Exercise => Show every line of the data where the word "KARNATAKA" can be found.

Supplied information below:

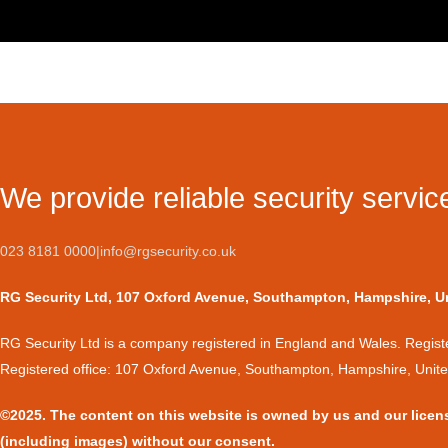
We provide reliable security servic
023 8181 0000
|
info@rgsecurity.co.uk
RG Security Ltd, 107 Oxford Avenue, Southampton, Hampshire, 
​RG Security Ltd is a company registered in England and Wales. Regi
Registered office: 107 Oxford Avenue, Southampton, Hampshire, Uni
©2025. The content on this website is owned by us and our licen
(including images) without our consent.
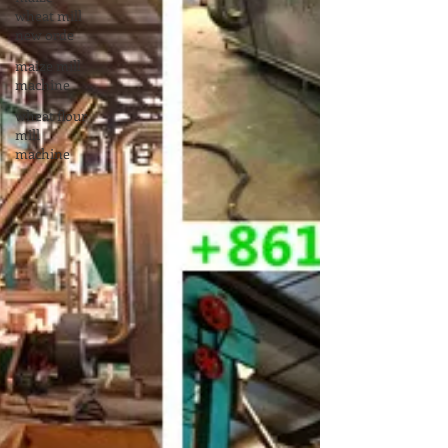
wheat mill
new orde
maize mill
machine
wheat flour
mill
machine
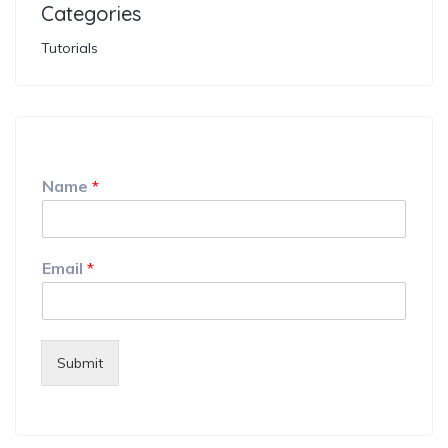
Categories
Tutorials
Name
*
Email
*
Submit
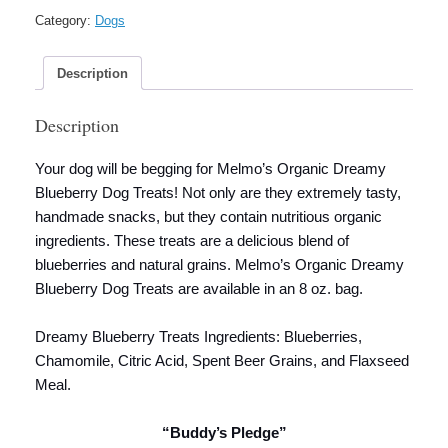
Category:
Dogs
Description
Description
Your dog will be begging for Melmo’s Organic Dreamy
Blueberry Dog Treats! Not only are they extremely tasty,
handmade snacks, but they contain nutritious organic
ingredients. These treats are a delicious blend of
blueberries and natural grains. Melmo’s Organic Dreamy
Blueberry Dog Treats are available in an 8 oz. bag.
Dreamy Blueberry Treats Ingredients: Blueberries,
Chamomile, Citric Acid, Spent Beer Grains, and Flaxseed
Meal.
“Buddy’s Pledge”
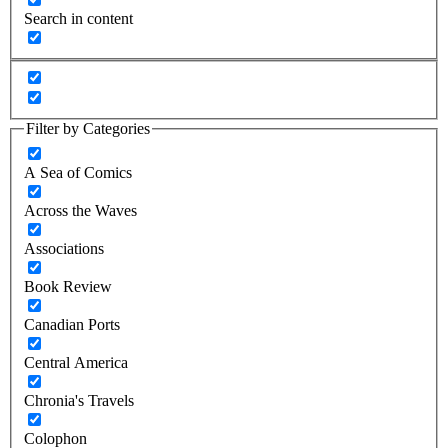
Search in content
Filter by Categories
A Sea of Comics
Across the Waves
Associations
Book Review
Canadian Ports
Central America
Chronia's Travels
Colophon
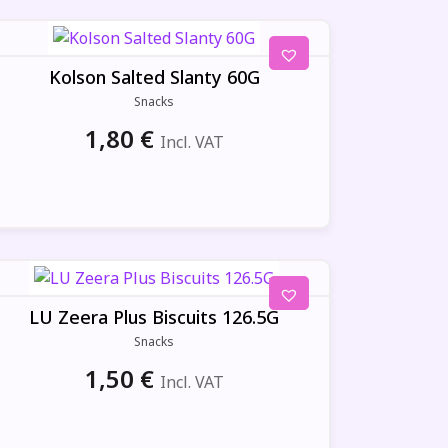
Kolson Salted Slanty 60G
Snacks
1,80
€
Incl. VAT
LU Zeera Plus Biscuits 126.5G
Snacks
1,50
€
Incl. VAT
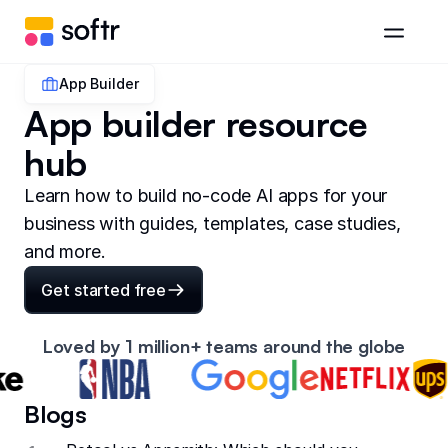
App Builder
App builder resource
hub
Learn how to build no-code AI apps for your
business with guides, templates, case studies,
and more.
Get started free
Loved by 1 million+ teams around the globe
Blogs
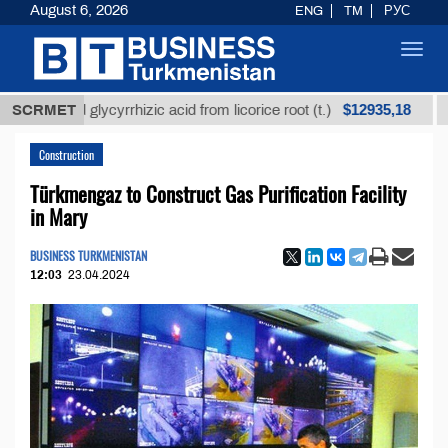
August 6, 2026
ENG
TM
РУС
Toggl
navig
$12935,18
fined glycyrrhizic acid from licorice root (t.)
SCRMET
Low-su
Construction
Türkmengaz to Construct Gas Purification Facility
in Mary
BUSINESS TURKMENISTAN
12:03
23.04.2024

End of Supplied information.
Supplied information below:

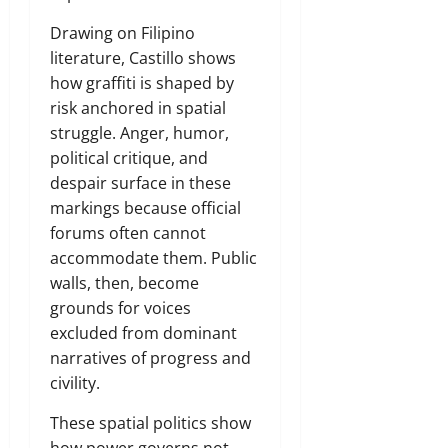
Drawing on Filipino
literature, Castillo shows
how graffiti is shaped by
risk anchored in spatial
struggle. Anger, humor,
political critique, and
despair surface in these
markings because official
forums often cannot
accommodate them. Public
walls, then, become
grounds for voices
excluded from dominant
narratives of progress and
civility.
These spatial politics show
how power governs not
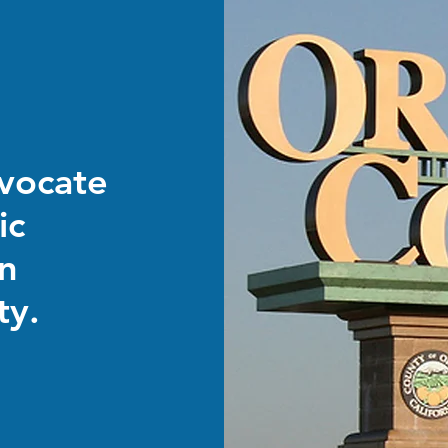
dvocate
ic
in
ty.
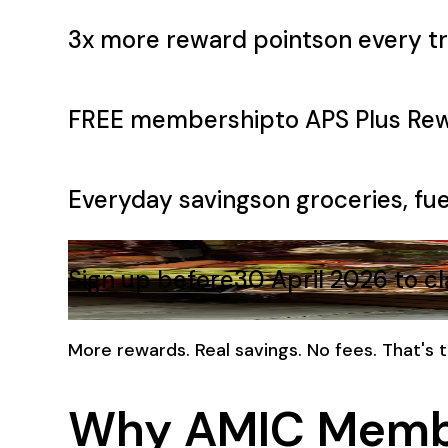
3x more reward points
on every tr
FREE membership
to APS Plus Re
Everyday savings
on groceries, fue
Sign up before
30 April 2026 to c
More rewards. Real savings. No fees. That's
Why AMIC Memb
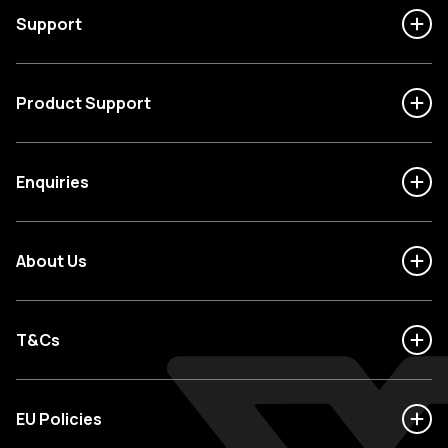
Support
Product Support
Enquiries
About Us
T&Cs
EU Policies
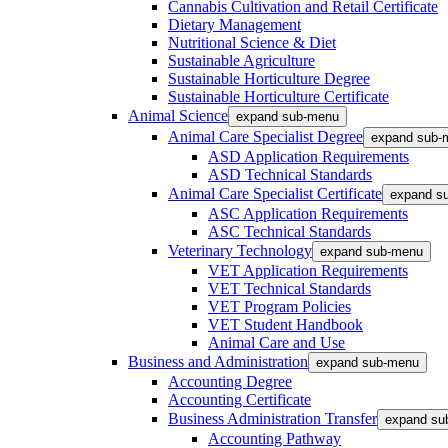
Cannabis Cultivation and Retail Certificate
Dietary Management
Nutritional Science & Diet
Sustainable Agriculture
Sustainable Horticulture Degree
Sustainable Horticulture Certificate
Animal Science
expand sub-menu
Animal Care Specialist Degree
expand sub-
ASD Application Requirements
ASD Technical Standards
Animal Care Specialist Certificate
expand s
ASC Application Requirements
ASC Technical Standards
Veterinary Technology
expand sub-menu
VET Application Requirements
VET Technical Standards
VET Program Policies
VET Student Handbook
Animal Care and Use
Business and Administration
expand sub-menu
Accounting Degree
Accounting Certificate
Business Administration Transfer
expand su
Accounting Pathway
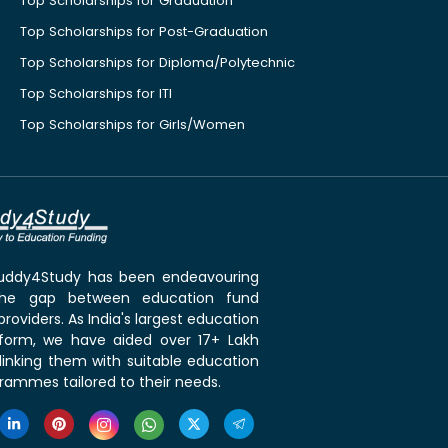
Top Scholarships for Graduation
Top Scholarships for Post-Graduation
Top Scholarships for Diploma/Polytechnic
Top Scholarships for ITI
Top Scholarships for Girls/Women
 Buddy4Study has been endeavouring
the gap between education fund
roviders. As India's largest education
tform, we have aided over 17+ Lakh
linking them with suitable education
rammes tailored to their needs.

End of Supplied information.
Supplied information below:

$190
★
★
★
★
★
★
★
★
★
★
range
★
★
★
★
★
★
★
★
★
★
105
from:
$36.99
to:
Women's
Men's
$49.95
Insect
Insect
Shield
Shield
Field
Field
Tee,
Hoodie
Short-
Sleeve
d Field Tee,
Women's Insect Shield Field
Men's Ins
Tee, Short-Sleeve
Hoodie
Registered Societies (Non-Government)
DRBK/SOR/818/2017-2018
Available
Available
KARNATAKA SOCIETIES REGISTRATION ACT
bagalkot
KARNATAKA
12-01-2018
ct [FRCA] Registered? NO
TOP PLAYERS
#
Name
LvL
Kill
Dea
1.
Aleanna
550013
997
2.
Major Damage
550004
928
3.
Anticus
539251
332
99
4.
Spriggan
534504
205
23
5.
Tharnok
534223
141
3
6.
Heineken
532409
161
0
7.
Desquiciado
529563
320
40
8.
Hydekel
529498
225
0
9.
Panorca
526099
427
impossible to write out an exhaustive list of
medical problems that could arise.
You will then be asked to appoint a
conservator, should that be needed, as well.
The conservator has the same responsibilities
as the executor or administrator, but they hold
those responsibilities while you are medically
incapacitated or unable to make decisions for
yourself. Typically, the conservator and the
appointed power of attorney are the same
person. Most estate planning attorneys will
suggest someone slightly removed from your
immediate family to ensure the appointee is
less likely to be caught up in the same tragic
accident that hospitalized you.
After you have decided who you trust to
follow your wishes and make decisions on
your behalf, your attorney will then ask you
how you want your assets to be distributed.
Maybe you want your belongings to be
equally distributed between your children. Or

End of Supplied information.

Solution below =>
KARNATAKA SOCIETIES REGISTRATION ACT
KARNATAKA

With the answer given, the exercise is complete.